Independent TD Carol Nolan has called on the government to consider introducing measures that would see vehicle owners of all types being granted a reduction or refund of their motor tax expenditure.
Deputy Nolan went on to say that recent moves by the car insurance sector to provide minimal levels of refunds also needs to be reflected in the states approach to motor tax payments.
She said: “Minister Donohoe has been very vocal recently on the need for the insurance sector to ‘do the right thing by customers’ and to at least partially refund them because of the massive drop off in vehicle usage in the last two months.
“This was the right thing to do especially since estimated mileage plays an important role in determining how much insurance you actually pay.
“It strikes me that a similar logic could also be applied to motor tax payments. As we know, motor tax has been calculated on the emissions capacity of a vehicle’s engine since 2008.
“It has recently been acknowledged however that car travel alone has fallen by approximately three-quarters as a result of the travel ban beyond 2k and the requirement to work from home where possible.
“This is only set to continue as restrictions remain in place, most likely for the next 3 months at least.

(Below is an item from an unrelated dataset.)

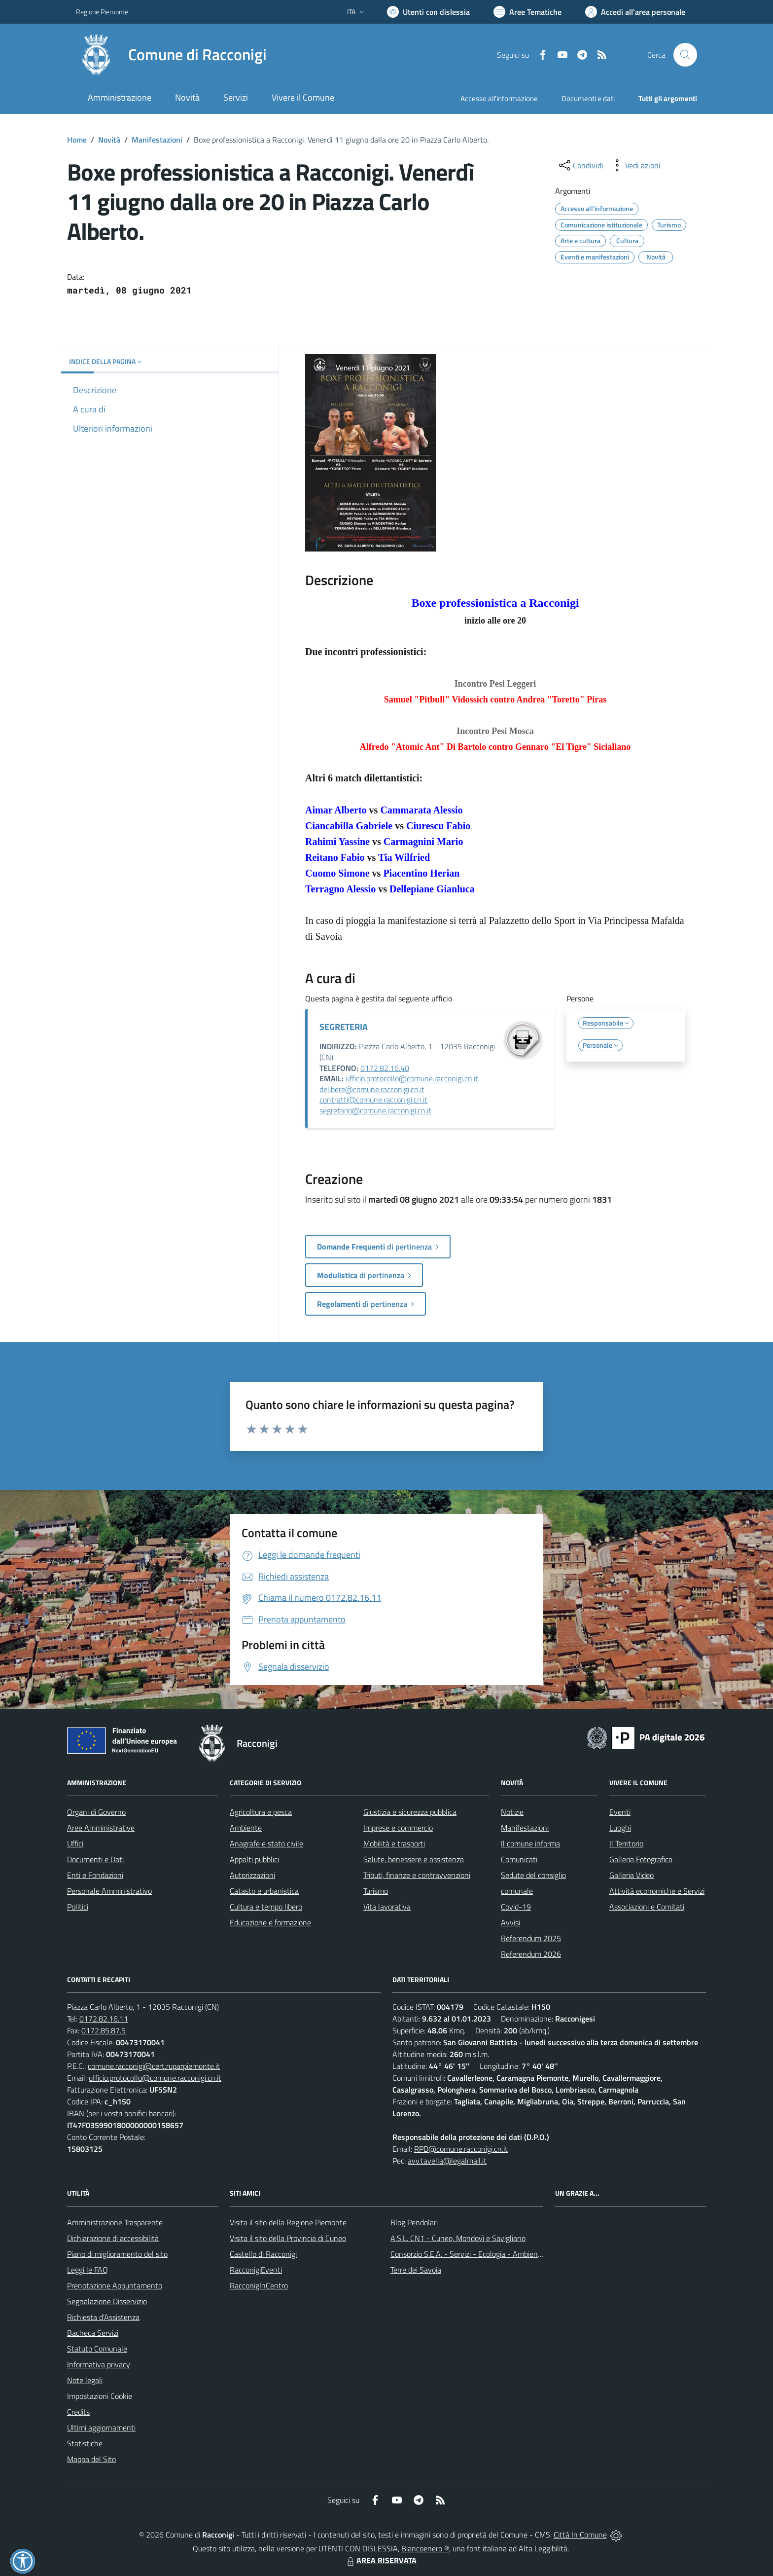  I want to click on RacconigInCentro, so click(259, 2285).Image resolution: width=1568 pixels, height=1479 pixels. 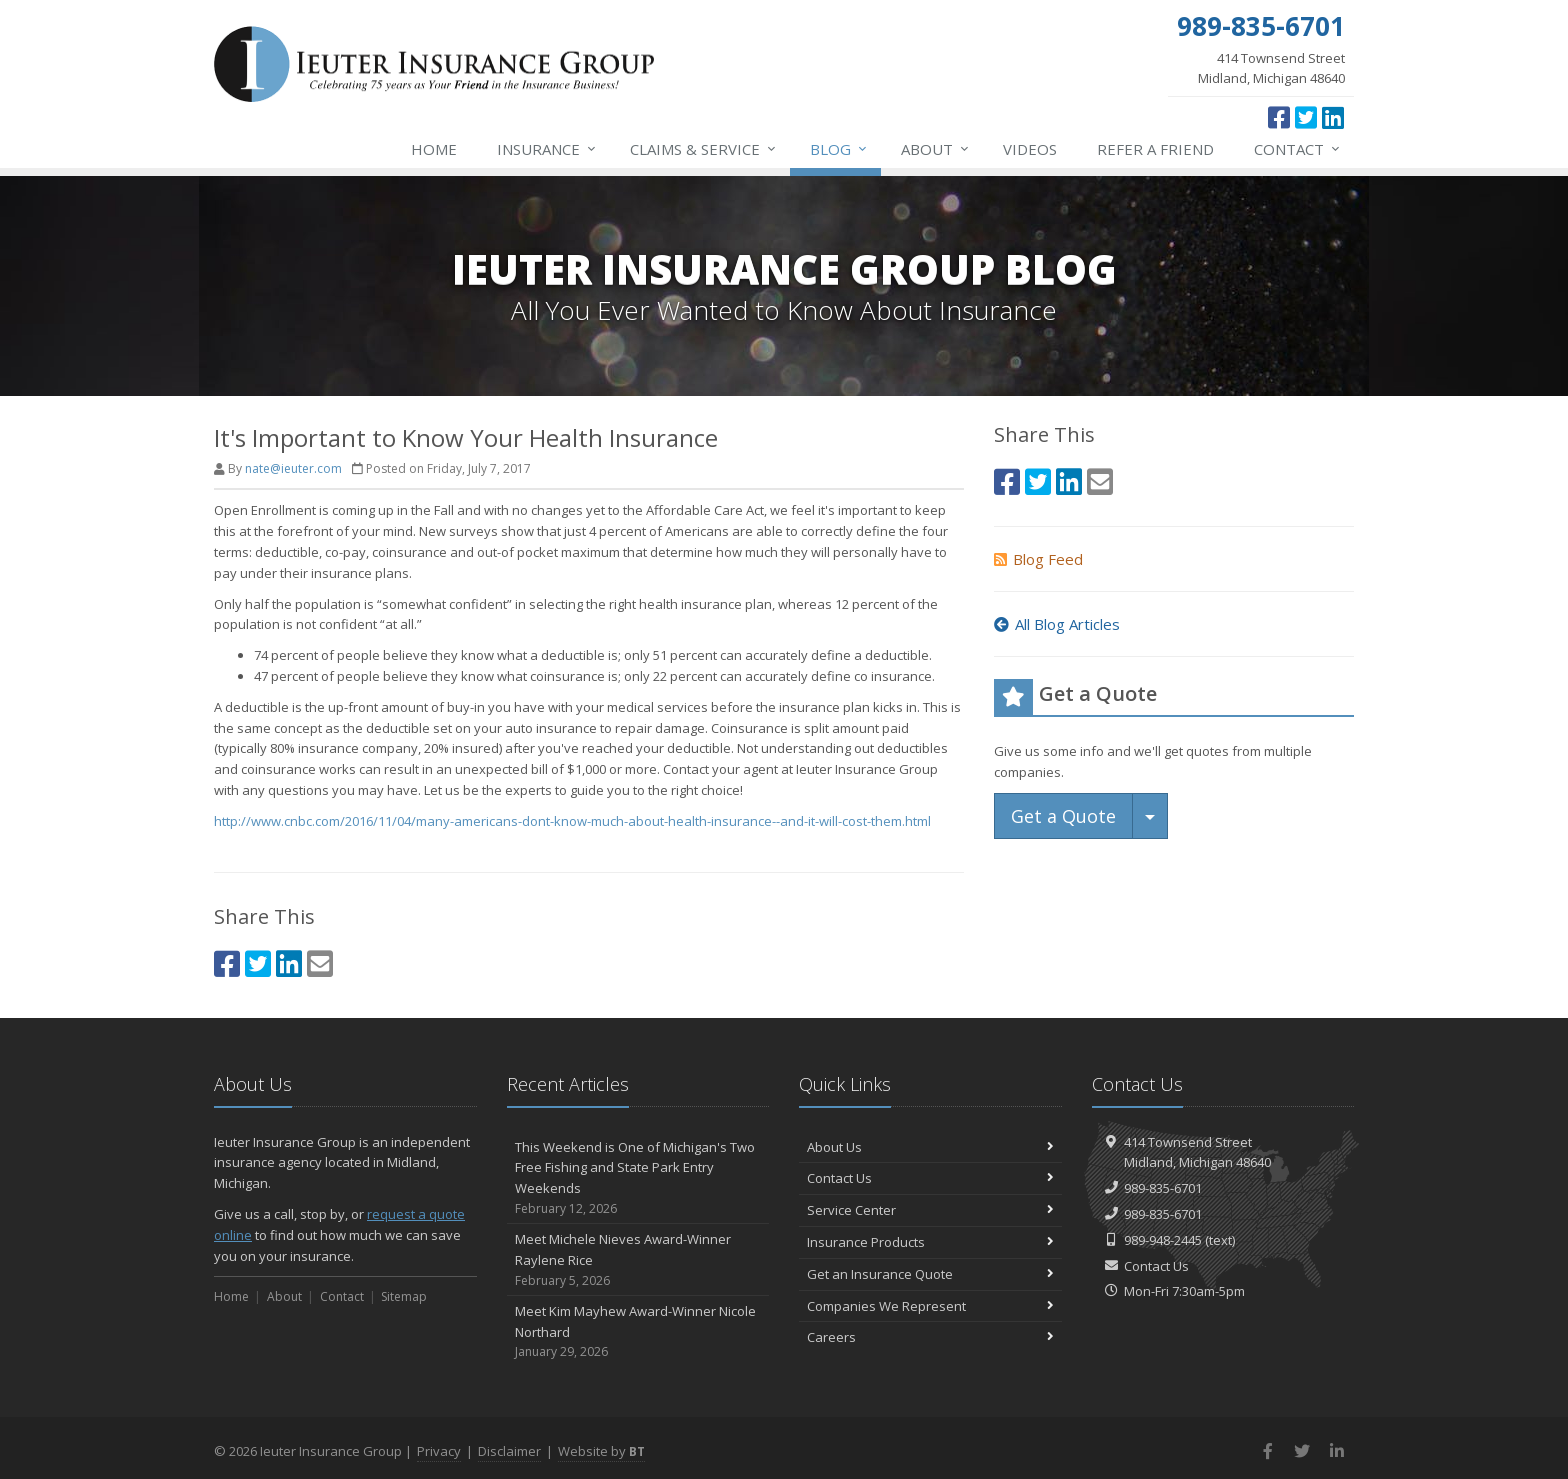 What do you see at coordinates (638, 1178) in the screenshot?
I see `This Weekend is One of Michigan's Two Free Fishing and State Park Entry Weekends` at bounding box center [638, 1178].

This will clearly translate into a significant drop in the level of emissions coming from vehicles this year.
“It is for these reasons that I think government should at least investigate the possibility of reducing or refunding the amount of motor tax that people pay.
“Some investigation should also be conducted on the possibility of removing the surcharge that motorists incur if they chose to pay their tax on a quarterly basis as opposed to a half yearly or annual rate.
“The Parliamentary Budget Office has recognised that these kinds of surcharges, which are effectively financial penalties, have a disproportionate impact on low to middle income earners.”